Sevgi’li Aşk: EYLÜL, bir babanın çocuğu olacağı müjdesini aldığı andan itibaren, heyecan dolu bir bekleyişin gönülden kaleme döküldüğü bir eser olmuş. Yazar Mehmet Gökcük, kızıyla ilgili düşlerini, coşkun evlat aşkını, masal, mektup ve şiirlerle satırlara aktarmış. Bu çok özel, aşk ve özlem dolu satırların, sevgili Eylül Defne’nin de ömrü boyunca önünde ışık olacağına inanıyorum. Bir babanın, daha doğmadan kızına düşlerini hediye ettiği Sevgi’li Aşk: EYLÜL’ün tüm okuyuculara ulaşmasını gönülden temenni ederim.

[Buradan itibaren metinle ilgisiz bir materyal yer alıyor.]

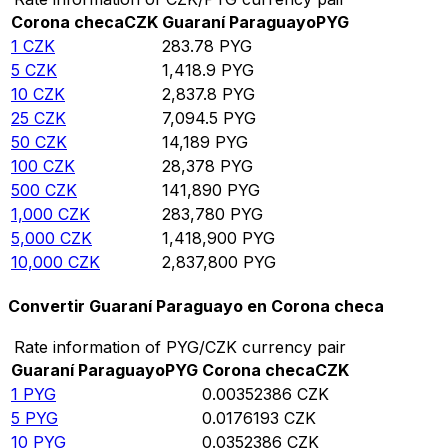
Corona checa
CZK
Guaraní Paraguayo
PYG
1
CZK
283.78
PYG
5
CZK
1,418.9
PYG
10
CZK
2,837.8
PYG
25
CZK
7,094.5
PYG
50
CZK
14,189
PYG
100
CZK
28,378
PYG
500
CZK
141,890
PYG
1,000
CZK
283,780
PYG
5,000
CZK
1,418,900
PYG
10,000
CZK
2,837,800
PYG
Convertir Guaraní Paraguayo en Corona checa
Rate information of PYG/CZK currency pair
Guaraní Paraguayo
PYG
Corona checa
CZK
1
PYG
0.00352386
CZK
5
PYG
0.0176193
CZK
10
PYG
0.0352386
CZK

Gazeteci-Yazar Nevin Şahin
“Bir şeyi şiir kılan nedir?” diye sorduğum çok oldu. Doğrusu ya, bu konuda söylenmiş sözler çok da tatmin etmedi beni. Bizzat şiirin kendisinin ölçülebilir ve nesnel olarak tanımlanabilir bir şey olmadığından belki de; bu sorunun da cevabı şudur diyemedim hiç. Yine de bana sorarsanız bir şeyin şiir olması için öncelikle “bir yere” daha da kıymetlisi “birisine” yazılmış olması gerekir. Ben böyle düşünüyorum yıllardır. O sebeple galiba, çok sayıda şair de benim gibi düşünüyor olmalı ki, aşk, şiirin en çok yakışanı en çok ziyaret edileni olmuş.. “Birisine” bir şey söylemenin en güzel ve yakışan yolu şiir olmuş hep, bundan sonra da öyle olacak.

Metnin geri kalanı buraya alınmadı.